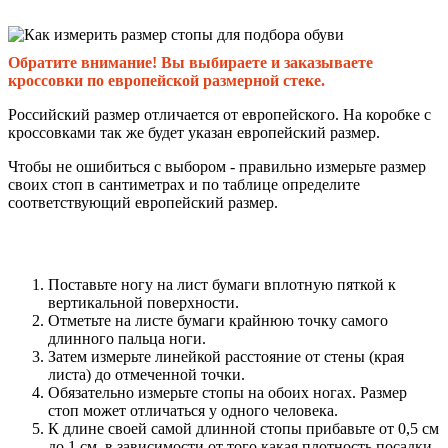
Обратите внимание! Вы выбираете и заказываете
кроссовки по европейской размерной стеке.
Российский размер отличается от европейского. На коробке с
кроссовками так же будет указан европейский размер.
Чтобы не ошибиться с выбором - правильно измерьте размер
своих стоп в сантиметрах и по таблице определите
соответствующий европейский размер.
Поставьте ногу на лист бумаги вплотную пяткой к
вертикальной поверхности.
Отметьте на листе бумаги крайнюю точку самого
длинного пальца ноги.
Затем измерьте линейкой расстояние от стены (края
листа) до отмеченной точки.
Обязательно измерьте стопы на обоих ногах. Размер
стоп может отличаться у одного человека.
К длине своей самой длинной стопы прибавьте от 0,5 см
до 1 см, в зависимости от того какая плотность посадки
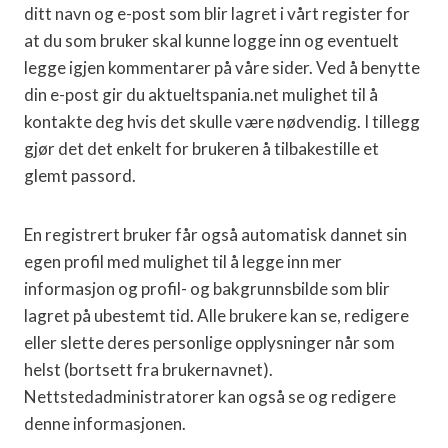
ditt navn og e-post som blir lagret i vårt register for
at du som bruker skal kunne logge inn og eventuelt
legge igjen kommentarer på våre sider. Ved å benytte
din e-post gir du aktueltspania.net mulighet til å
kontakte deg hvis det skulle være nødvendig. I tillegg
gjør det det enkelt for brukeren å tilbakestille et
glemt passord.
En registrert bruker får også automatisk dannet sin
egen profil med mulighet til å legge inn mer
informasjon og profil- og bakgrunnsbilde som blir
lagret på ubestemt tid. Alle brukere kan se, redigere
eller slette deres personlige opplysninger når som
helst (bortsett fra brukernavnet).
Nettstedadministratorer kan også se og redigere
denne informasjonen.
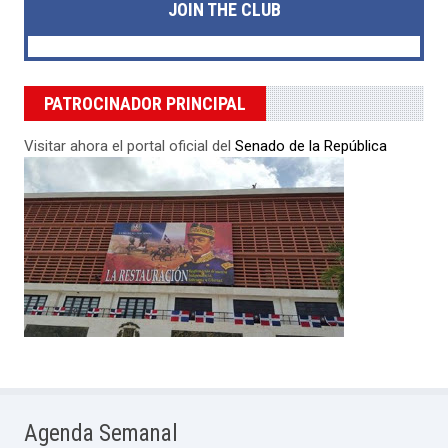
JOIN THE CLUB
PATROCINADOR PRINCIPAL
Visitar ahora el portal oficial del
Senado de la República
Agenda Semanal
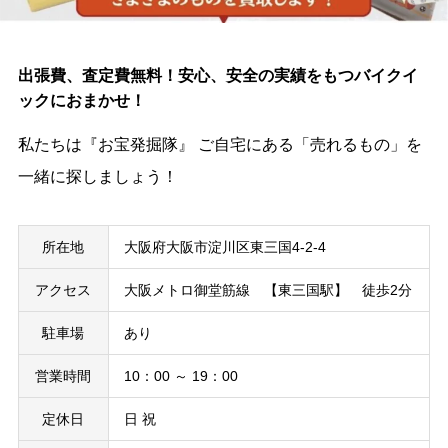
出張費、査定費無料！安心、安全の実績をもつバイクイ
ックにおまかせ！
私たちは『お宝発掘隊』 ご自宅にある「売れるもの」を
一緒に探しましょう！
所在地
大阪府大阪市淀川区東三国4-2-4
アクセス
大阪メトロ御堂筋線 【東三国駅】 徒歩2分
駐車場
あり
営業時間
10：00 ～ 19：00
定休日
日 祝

▶ **Task directions**
In the entries above, find the line containing "Visitar ahora el portal oficial del". Transcribe it and every later line to the end, exactly, and leave out the pictures.

▶ **Task output**
Visitar ahora el portal oficial del
Senado de la República
Agenda Semanal
出張費、査定費無料！安心、安全の実績をもつバイクイ
ックにおまかせ！
私たちは『お宝発掘隊』 ご自宅にある「売れるもの」を
一緒に探しましょう！
所在地
大阪府大阪市淀川区東三国4-2-4
アクセス
大阪メトロ御堂筋線 【東三国駅】 徒歩2分
駐車場
あり
営業時間
10：00 ～ 19：00
定休日
日 祝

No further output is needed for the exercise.